I know this is old, but I use a very low tech solution. I take a piece of embroidery backing (like you would use on a stretchy polo) and I make what was known back in the day as a pressing cloth... I put it over the transfer right before I lower the lid. It seems to help. Glad I paid attention to my grandma and mom when they were ironing....


----------



## UGTTABLV (Jan 19, 2016)

I'm having this problem right now with anything I hit on an order of Under Armour gear  I even bought a rubber Flexible Application Pad from Stahls and it STILL leaves the mark. I just don't know what to do.


----------



## bachi123 (Sep 9, 2015)

I found the solution, just press at lower temperature for longer times. Do not go over 250 degrees trust me it works. seems like everyone in this business are idiots. They have no idea about ruining shirts. So take my word, do not go over 250. Take your time and re press if needed, re pressing won't hurt.


----------



## danielbaker1 (Jan 20, 2016)

bachi123 said:


> I found the solution, just press at lower temperature for longer times. Do not go over 250 degrees trust me it works. seems like everyone in this business are idiots. They have no idea about ruining shirts. So take my word, do not go over 250. Take your time and re press if needed, re pressing won't hurt.


Hi Mike, How may seconds are you pressing at 250?

Thanks


----------



## Stefano (Aug 5, 2013)

bachi123 said:


> what can you heat press and not leave any marks? Adidas says they recommend pressing at 302F. What product is out there that you won't (BURN) (SHEEN) (COOK) your shirts?


Stahl's Premium Plus vinyl is stretchy and they claim you can apply it at 280 degrees. I'm putting that claim to the test this week.

Transfer Express has a print called Elastiprint that presses at 275 degrees.
See: http://www.stahlstv.com/transfer-express-five-market-ideas-to-grow-t-shirt

I would call then and say they should have recommended the Elastiprint formula when you told them what you were pressing. Then and ask for replacement transfers. It sounds like they gave you the Goof-Proof formulation.

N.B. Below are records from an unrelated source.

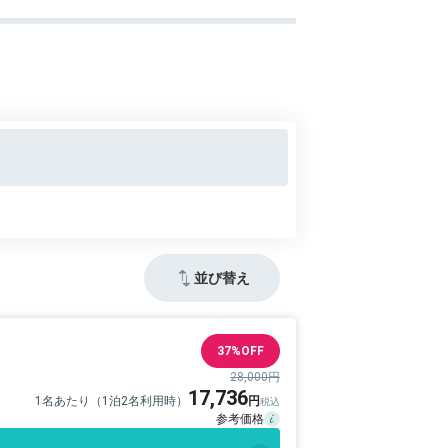
並び替え
37%OFF
28,000円
17,736
1名あたり（1泊2名利用時）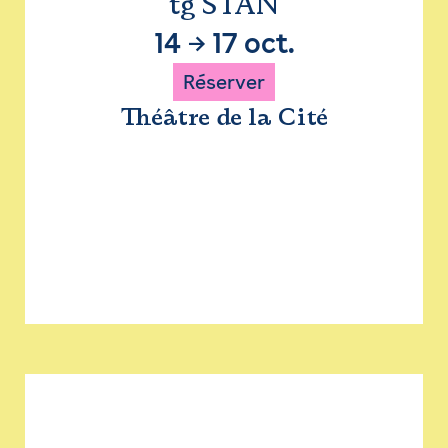
tg STAN
14
→
17 oct.
Réserver
Théâtre de la Cité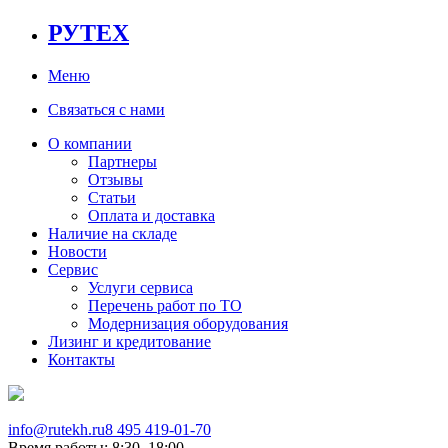
РУТЕХ
Меню
Связаться с нами
О компании
Партнеры
Отзывы
Статьи
Оплата и доставка
Наличие на складе
Новости
Сервис
Услуги сервиса
Перечень работ по ТО
Модернизация оборудования
Лизинг и кредитование
Контакты
info@rutekh.ru
8 495 419-01-70
Время работы: 8:30–18:00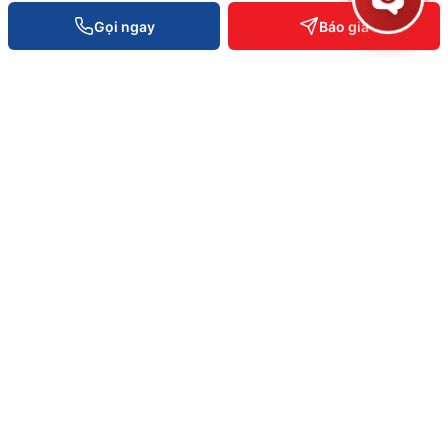
Gọi ngay
Báo giá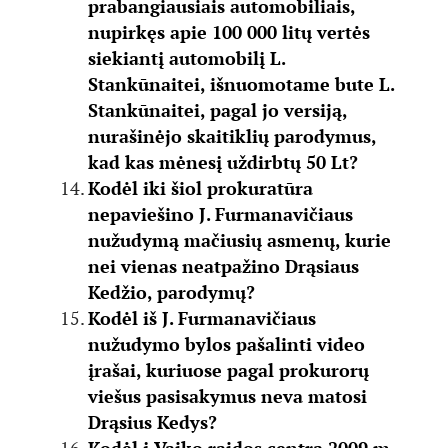
prabangiausiais automobiliais,
nupirkęs apie 100 000 litų vertės
siekiantį automobilį L.
Stankūnaitei, išnuomotame bute L.
Stankūnaitei, pagal jo versiją,
nurašinėjo skaitiklių parodymus,
kad kas mėnesį uždirbtų 50 Lt?
Kodėl iki šiol prokuratūra
nepaviešino J. Furmanavičiaus
nužudymą mačiusių asmenų, kurie
nei vienas neatpažino Drąsiaus
Kedžio, parodymų?
Kodėl iš J. Furmanavičiaus
nužudymo bylos pašalinti video
įrašai, kuriuose pagal prokurorų
viešus pasisakymus neva matosi
Drąsius Kedys?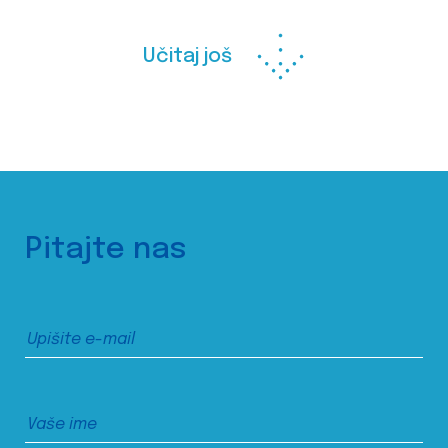
Učitaj još
Pitajte nas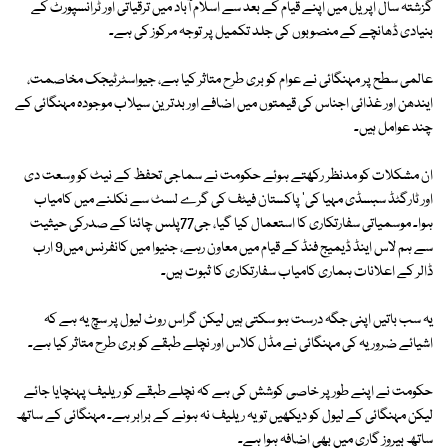
گزشتہ سال اپریل میں اپنے قیام کے بعد سے اسلام آباد میں ترقیاتی اور ٹرانسپورٹ کے
بنیادی ڈھانچے کے منصوبوں کی جلد تکمیل پر توجہ مرکوز کی ہے۔
عالمی سطح پر مہنگائی نے عوام کو بری طرح متاثر کیا ہے، جیواسٹرٹیجک مخاصمت،
ایندھن اور غذائی اجناس کی قیمتوں میں اضافے اور بدترین سیلاب موجودہ مہنگائی کے
چند عوامل ہیں۔
ان مشکلات کو مدنظر رکھتے ہوئے حکومت نے سماجی تحفظ کے نیٹ کو وسعت دی
اور ٹارگٹڈ سبسڈی مہیا کی' پاکستان فیٹف کی گرے لسٹ سے نکلنے میں کامیاب
ہوا۔ موسمیاتی سفارتکاری کا استعمال کیا گیا، جی77پلس چائنا کے صدرکی حیثیت
سے ہم لاس اینڈ ڈیمیج فنڈ کے قیام میں معاون رہے، جنیوا میں کانفرنس میں9 ارب
ڈالر کے اعلانات ہماری کامیاب سفارتکاری کا ثبوت ہیں۔
یہ سب باتیں اپنی جگہ درست ہو سکتی ہیں لیکن گراس روٹ لیول پر سچ یہ ہے کہ
اشیائے ضروریہ کی مہنگائی نے مڈل کلاس اور نچلے طبقے کو بری طرح متاثر کیا ہے۔
حکومت نے اپنے طور پر خاصی کوشش کی ہے کہ نچلے طبقے کو ریلیف پہنچایا جائے
لیکن مہنگائی کے لیول کو دیکھیں تو یہ ریلیف نہ ہونے کے برابر ہے۔ مہنگائی کے ساتھ
ساتھ بیروز گاری میں بھی اضافہ ہوا ہے۔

So here's a question. You can't press 100% polyester at more than say, 320 degrees. Sublimation can be done only on polyester garments and requires about 390 degrees at 40 seconds or so. How does that work out? A glossy design from the melted polyester?


----------



## bachi123 (Sep 9, 2015)

Why would you press at temperatures over 300? That is asinine! Get with the program people.


----------



## Stefano (Aug 5, 2013)

bachi123 said:


> Why would you press at temperatures over 300? That is asinine! Get with the program people.


Uh, maybe because the formula you are using SPECIFIES a certain temperature? Or maybe you're sublimating a garment and the ink won't turn to gas at 300 degrees?


----------



## Biverson (Oct 20, 2014)

I use quite a lot of premium plus. I have good luck with it but I always post-press the white. I use it for name and numbers on cotton garments and do 330 for 12 seconds. With the colors I don't have to post-press, but when you do the white ensure it's not a "Hot" peel - let it cool for a couple seconds. With any of the other colors I can cleanly pull the carrier right off after press. I like it because it has a very soft hand and is stretchable.


----------